━━ Information ━━

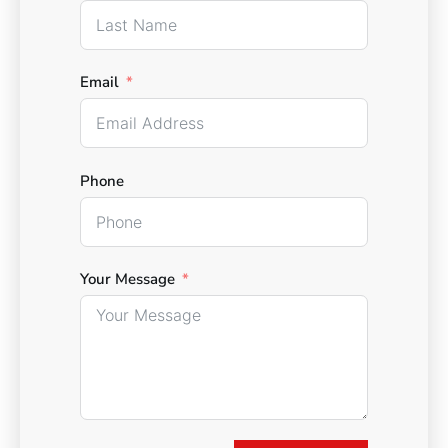
Email
Phone
Your Message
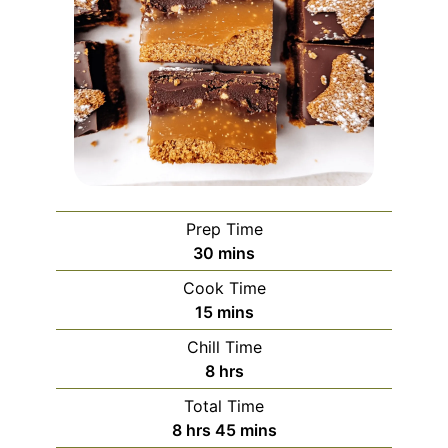
Prep Time
minutes
30
mins
Cook Time
minutes
15
mins
Chill Time
hours
8
hrs
Total Time
hours
minutes
8
hrs
45
mins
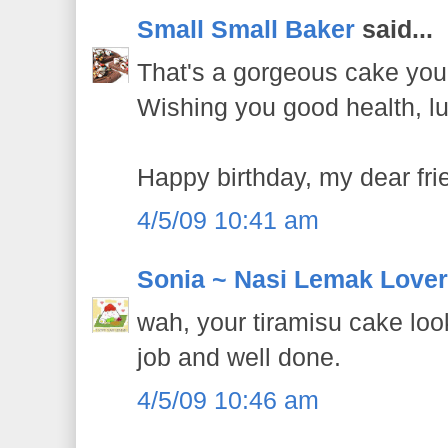
Small Small Baker
said...
That's a gorgeous cake you
Wishing you good health, l
Happy birthday, my dear fri
4/5/09 10:41 am
Sonia ~ Nasi Lemak Lover
wah, your tiramisu cake loo
job and well done.
4/5/09 10:46 am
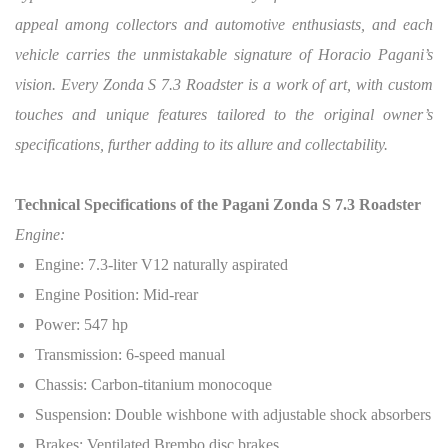
appeal among collectors and automotive enthusiasts, and each
vehicle carries the unmistakable signature of Horacio Pagani’s
vision. Every Zonda S 7.3 Roadster is a work of art, with custom
touches and unique features tailored to the original owner’s
specifications, further adding to its allure and collectability.
Technical Specifications of the Pagani Zonda S 7.3 Roadster
Engine:
Engine: 7.3-liter V12 naturally aspirated
Engine Position: Mid-rear
Power: 547 hp
Transmission: 6-speed manual
Chassis: Carbon-titanium monocoque
Suspension: Double wishbone with adjustable shock absorbers
Brakes: Ventilated Brembo disc brakes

━━━

[Task to carry out]: All that should be written out is the stretch of lines above between the one holding "specifications, further adding" and the one holding "Chassis: Carbon-titanium monocoque", inclusive, exactly as given.

[Task solution]:
specifications, further adding to its allure and collectability.
Technical Specifications of the Pagani Zonda S 7.3 Roadster
Engine:
Engine: 7.3-liter V12 naturally aspirated
Engine Position: Mid-rear
Power: 547 hp
Transmission: 6-speed manual
Chassis: Carbon-titanium monocoque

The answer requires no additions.